Чем, уж, я приглянулся товарищу не знаю. Но точно приглянулся. В солдатском госпитале скучно. Когда ни водки, ни карт, ни женщин, время коротается исключительно за разговорами. А я был мастер поговорить! Ещё, какой мастер! Я мог разговорить и «дипломированного молчуна»! А этого доходягу и разговаривать не надо было: сам напрашивался. Возможно потому, что недолго ему осталось. Как информировал меня коллектив, товарищ вовсю готовился встретить «тётеньку в белом». И не только вовсю во всеоружии.
Вот так в одном из наших разговоров, не помню уже, иллюстрацией к чему, и появился этот нож. Нож был сработан умельцем-папой, который заодно числился рецидивистом. Конструкция была по-русски простой и эффективной. Главное, аппарат не давал сбою: проверили «на стенде». А вот спуск он давал отменно чтобы уже не дать спуска никому. Не помню, как и почему, но я стал обладателем этого сувенира, который вовсе и не сувенир. Но я точно помню, что насилия при обретении прав я к товарищу не применял. Скорее всего, произошёл обоюдовыгодный обмен: моего доброго участия на часть его добра.

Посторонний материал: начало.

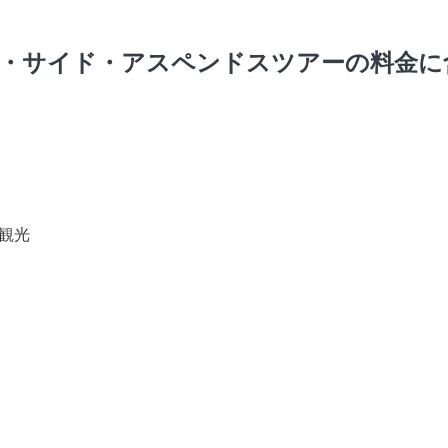
・サイド・アスペンドスツアーの料金に
観光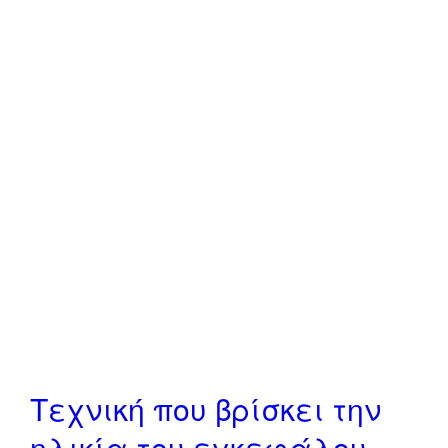
Τεχνική που βρίσκει την
ηλικία του εγκεφάλου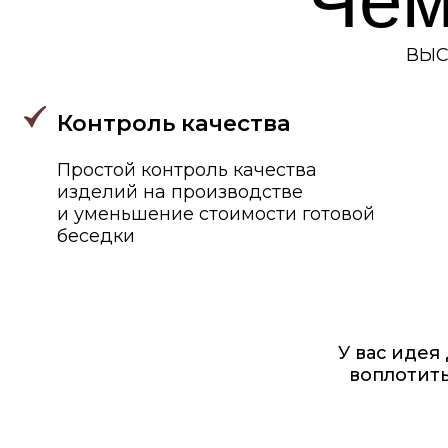
Прост
ой контроль качества
изделий на производстве
и уменьшение стоимости готовой
беседки
У вас идея Дома
воплотить? или
для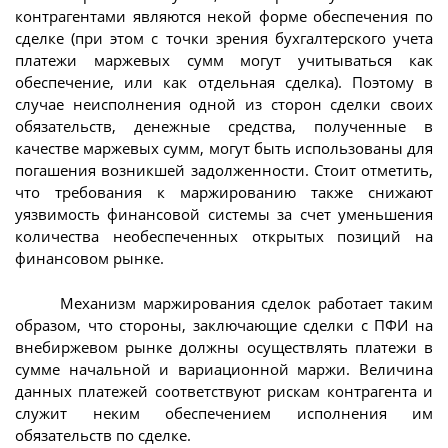
контрагентами являются некой форме обеспечения по
сделке (при этом с точки зрения бухгалтерского учета
платежи маржевых сумм могут учитываться как
обеспечение, или как отдельная сделка). Поэтому в
случае неисполнения одной из сторон сделки своих
обязательств, денежные средства, полученные в
качестве маржевых сумм, могут быть использованы для
погашения возникшей задолженности. Стоит отметить,
что требования к маржированию также снижают
уязвимость финансовой системы за счет уменьшения
количества необеспеченных открытых позиций на
финансовом рынке.
Механизм маржирования сделок работает таким
образом, что стороны, заключающие сделки с ПФИ на
внебиржевом рынке должны осуществлять платежи в
сумме начальной и вариационной маржи. Величина
данных платежей соответствуют рискам контрагента и
служит неким обеспечением исполнения им
обязательств по сделке.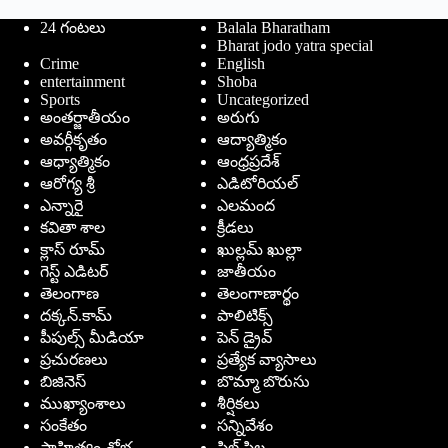
24 గంటలు
Balala Bharatham
Bharat jodo yatra special
Crime
English
entertainment
Shoba
Sports
Uncategorized
అంతర్జాతీయం
అరుగు
అవర్గీకృతం
ఆద్యాత్మికం
ఆధ్యాత్మికం
ఆంధ్రప్రదేశ్
ఆరోగ్య శ్రీ
ఎడిటోరియల్
ఎన్నారై
ఎలమంద
కవితా శాల
క్రీడలు
క్లాస్ రూమ్
ఖుల్లమ్ ఖుల్లా
గెస్ట్ ఎడిటర్
జాతీయం
తెలంగాణ
తెలంగాణార్థం
దక్కన్.కామ్
పాలిటిక్స్
పీపుల్స్ ‌మీడియా
పెన్ డ్రైవ్
ప్రచురణలు
ప్రత్యేక వ్యాసాలు
బిజినెస్
బొమ్మా బొరుసు
ముఖ్యాంశాలు
శీర్షికలు
సంకేతం
సన్నివేశం
సాహిత్యం-శోభ
సిల్ సిల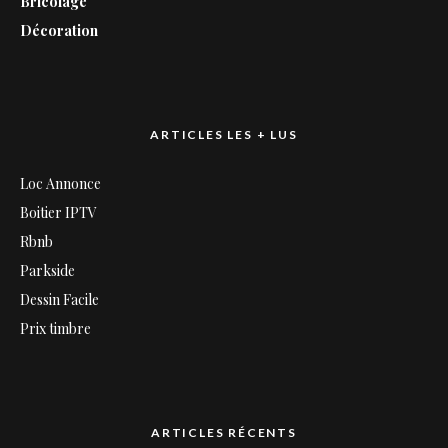
Bricolage
Décoration
ARTICLES LES + LUS
Loc Annonce
Boitier IPTV
Rbnb
Parkside
Dessin Facile
Prix timbre
ARTICLES RÉCENTS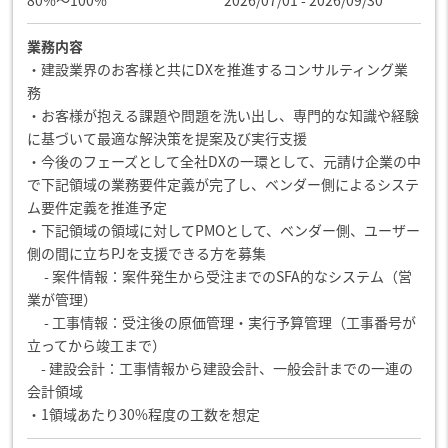
業務内容
・建設業界のお客様と共にDXを推進するコンサルティング業
務
・お客様が抱える課題や問題を洗い出し、専門的な知識や経験
に基づいて最適な解決策を提案及び実行支援
・今後のフェーズとして全社DXの一環として、元請け企業の中
で下記領域の業務要件定義が完了し、ベンダー側によるシステ
ム要件定義を推進予定
・下記領域の領域に対してPMOとして、ベンダー側、ユーザー
側の間に立ちPJを支援できる方を募集
- 案件情報：案件発生から受注までのSFA的なシステム（営
業が管理）
- 工事情報：受注後の原価管理・実行予算管理（工事番号が
立ってから竣工まで）
- 建設会計：工事情報から建設会計、一般会計までの一連の
会計領域
・1領域あたり30%程度の工数を想定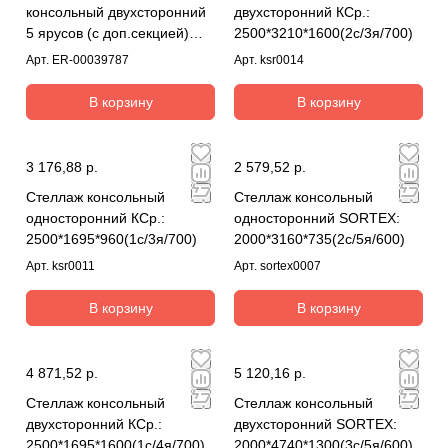
консольный двухсторонний
двухсторонний КСр.:
5 ярусов (с доп.секцией)
2500*3210*1600(2с/3я/700)
комплект
Арт.
ER-00039787
Арт.
ksr0014
В корзину
В корзину
3 176,88 р.
2 579,52 р.
Стеллаж консольный
Стеллаж консольный
односторонний КСр.:
односторонний SORTEX:
2500*1695*960(1с/3я/700)
2000*3160*735(2с/5я/600)
Арт.
ksr0011
Арт.
sortex0007
В корзину
В корзину
4 871,52 р.
5 120,16 р.
Стеллаж консольный
Стеллаж консольный
двухсторонний КСр.:
двухсторонний SORTEX:
2500*1695*1600(1с/4я/700)
2000*4740*1300(3с/5я/600)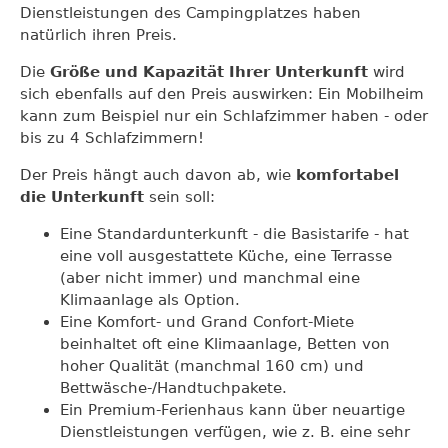
Dienstleistungen des Campingplatzes haben
natürlich ihren Preis.
Die
Größe und Kapazität Ihrer Unterkunft
wird
sich ebenfalls auf den Preis auswirken: Ein Mobilheim
kann zum Beispiel nur ein Schlafzimmer haben - oder
bis zu 4 Schlafzimmern!
Der Preis hängt auch davon ab, wie
komfortabel
die Unterkunft
sein soll:
Eine Standardunterkunft - die Basistarife - hat
eine voll ausgestattete Küche, eine Terrasse
(aber nicht immer) und manchmal eine
Klimaanlage als Option.
Eine Komfort- und Grand Confort-Miete
beinhaltet oft eine Klimaanlage, Betten von
hoher Qualität (manchmal 160 cm) und
Bettwäsche-/Handtuchpakete.
Ein Premium-Ferienhaus kann über neuartige
Dienstleistungen verfügen, wie z. B. eine sehr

Вскоре я убыл из госпиталя «согласно предписанию». Вместе с подарком убыл. Перед убытием я, как порядочный человек, зашёл попрощаться и «попрощался»: товарищ намедни приказал всем нам долго жить. Не скажу, чтобы меня слишком огорчило это известие. Скажу больше: оно меня совсем не огорчило. Ведь парень отдал концы не только в землю, но и «в воду». Грех так говорить, но очень верное решение. Теперь ищи-свищи! Всех сразу: его, меня, нашу связь, нож, изготовителя! А, если так, то ничего не было: ни меня в связи с ним, ни его в связи со мной! Не было и всего остального «согласно описи»! Я был свободен на все четыре стороны: ни в одной из них на мне не было «наколки»! А «аппарат» это его духовное завещание нам всем в моём лице!..
Я любовно поглаживаю устройство. Я испытываю к нему невыразимую симпатию. Нет, я, конечно, могу выразить и даже «выразиться» но по заслугам не воздам. Эта вещица даёт мне то, чего у меня никогда не было: уверенность в себе. Я ощутил её, ещё не видя устройства в деле. Для ощущений мне хватило и того, что я увидел «на стенде». Мне оставалось лишь посочувствовать стенду и тому, кто в будущем окажется на его месте. Ну, это так говорится: «посочувствовать». Мой клиент сочувствия не заслуживает. Он заслуживает лишь то, что получит. Уже получает.